The recently enacted trade agreement between the EU and the Mercosur countries includes specific references to critical raw materials. These two trade blocs are in a position to lead the way towards responsible production of these materials central to the global energy transition.
At the beginning of last month, a trade agreement that had been under negotiation for over a quarter of a century between the EU and the Mercosur countries (Argentina, Bolivia, Brazil, Paraguay and Uruguay) finally went into effect. One trade flow mentioned in the agreement has the potential to turn this agreement on its head if not managed correctly, and it is not the initial focus of negotiations back in 1999.
Rather than goods manufactured in Europe or agricultural products from South America, the trade flow in question is critical raw materials (CRM), of which South American countries possess significant reserves. In particular, copper, lithium and graphite are highly sought after by European industries, as the expected demand for these minerals is rapidly growing in response to both security interests and the global energy transition away from fossil fuels and towards electrification, a transition that Europe aspires to lead.
The agreement would lower EU import tariffs on CRM, reduce tariff escalation barriers and ease rules for European firms to invest in refining and processing minerals locally within the Mercosur region. This aligns with the recently enacted EU Critical Raw Materials Act, which for any given CRM dictates “no more than 65% of the EU’s annual consumption from a single third country”. A target such as this is a clear response to the dominance that China has assumed within the global CRM marketplace.
Given China’s current dominance, the narrative surrounding global CRM demand is increasingly framed within the language of geopolitics and statecraft, of securitization. Beyond the EU, other actors such as the US are positioning themselves to secure access to CRM around the world, attempting to counter the reliance on China’s dominance over CRM production.
This focus on securitization is not wrong. It misses, however, important trade-offs between security and other imperatives within CRM governance. Policymakers and other practitioners need to navigate trade-offs between security-related and other motivations, such as those related to the environment and human rights, which are insufficiently understood and require more research and public debate. A limited focus on national security, geopolitics and statecraft is not sufficient if we are to avoid the harm associated with the era of fossil fuels, an era that must wane with the global energy transition.
Within this global context, the EU-Mercosur agreement offers an opportunity to begin to expand the scope of the current CRM narrative beyond the realm of pure securitization. The work required over the coming months and years to translate the text of the EU-Mercosur agreement into actual political and commercial commitments can become a learning laboratory between willing partners towards this end, offering an example for those developing the myriad of fragmented public-private or private-private initiatives in CRM commerce and governance currently proliferating around the world.
Some key questions that should guide work within this timely and unique learning laboratory include:
In this living laboratory, researchers, policymakers and stakeholders can explore approaches and techniques that the EU and Mercosur can develop and deploy so that environmental and social harm can be compared across landscapes as diverse as northern Sweden and the Argentine Puna.
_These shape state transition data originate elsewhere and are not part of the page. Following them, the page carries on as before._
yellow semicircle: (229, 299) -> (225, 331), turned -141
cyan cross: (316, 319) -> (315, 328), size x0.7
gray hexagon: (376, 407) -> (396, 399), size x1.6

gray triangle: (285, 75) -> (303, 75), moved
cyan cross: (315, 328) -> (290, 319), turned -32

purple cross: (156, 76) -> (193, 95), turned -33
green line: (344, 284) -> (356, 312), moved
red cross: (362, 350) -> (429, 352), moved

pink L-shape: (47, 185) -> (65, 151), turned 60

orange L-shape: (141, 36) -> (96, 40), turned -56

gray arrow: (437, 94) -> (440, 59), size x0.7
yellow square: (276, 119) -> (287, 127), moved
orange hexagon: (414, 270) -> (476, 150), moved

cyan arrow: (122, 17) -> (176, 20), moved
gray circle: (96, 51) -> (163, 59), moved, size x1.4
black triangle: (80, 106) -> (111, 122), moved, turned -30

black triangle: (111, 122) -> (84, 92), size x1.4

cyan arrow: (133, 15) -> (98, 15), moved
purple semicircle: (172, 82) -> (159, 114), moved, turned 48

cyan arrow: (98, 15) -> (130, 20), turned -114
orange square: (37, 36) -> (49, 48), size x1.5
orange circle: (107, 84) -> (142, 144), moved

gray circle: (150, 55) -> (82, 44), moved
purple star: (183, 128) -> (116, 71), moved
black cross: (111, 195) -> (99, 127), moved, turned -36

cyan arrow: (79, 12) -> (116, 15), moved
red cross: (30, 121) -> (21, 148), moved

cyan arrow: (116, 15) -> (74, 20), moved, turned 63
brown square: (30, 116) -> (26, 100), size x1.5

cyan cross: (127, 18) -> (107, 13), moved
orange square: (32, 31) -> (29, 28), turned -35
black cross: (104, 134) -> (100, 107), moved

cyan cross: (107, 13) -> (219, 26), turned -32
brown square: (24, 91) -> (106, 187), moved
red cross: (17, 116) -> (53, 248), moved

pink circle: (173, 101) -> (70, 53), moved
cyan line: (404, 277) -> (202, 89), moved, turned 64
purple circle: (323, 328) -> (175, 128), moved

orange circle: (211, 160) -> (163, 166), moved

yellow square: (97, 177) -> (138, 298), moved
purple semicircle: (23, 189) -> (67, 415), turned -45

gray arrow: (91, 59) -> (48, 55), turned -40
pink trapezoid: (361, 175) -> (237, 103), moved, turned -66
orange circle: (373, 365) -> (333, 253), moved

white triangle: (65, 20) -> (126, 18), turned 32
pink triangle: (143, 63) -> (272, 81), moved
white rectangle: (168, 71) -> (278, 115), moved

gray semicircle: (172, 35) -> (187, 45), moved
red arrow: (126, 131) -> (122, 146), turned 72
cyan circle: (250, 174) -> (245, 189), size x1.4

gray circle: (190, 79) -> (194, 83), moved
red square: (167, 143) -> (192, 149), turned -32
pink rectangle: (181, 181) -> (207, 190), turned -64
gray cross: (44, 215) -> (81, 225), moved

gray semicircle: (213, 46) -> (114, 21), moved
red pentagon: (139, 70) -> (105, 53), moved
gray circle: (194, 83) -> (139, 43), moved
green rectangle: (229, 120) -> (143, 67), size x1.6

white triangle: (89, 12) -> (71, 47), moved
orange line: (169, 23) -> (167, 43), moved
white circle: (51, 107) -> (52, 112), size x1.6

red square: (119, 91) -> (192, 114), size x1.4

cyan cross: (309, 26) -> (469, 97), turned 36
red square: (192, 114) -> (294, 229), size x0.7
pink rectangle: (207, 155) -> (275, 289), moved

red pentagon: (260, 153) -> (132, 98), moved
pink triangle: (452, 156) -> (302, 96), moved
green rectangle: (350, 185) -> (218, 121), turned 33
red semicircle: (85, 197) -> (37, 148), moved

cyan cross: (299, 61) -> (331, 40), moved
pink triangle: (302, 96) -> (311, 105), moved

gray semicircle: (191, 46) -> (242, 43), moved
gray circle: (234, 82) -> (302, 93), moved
The results of that work have implications for how the rest of the world struggles with these and other questions.
The list above is by no means a comprehensive list of guiding questions. These and other questions have emerged from a series of reflections carried out among researchers within SEI working with CRM-related projects across a range of scales, geographies and topics.
A range of issues beyond geopolitics should inform all conversations surrounding responsible CRM development in response to the global energy transition, not just those currently taking place between the EU and the Mercosur countries. We have framed the questions from the perspectives of the EU and Mercosur because we believe that these two regions actually have the opportunity, and the ability, to lead the world in demonstrating what responsible CRM development should look like, beyond the fixation on securitization that currently frames the global narrative. It is time for more systematic research that can lead the way.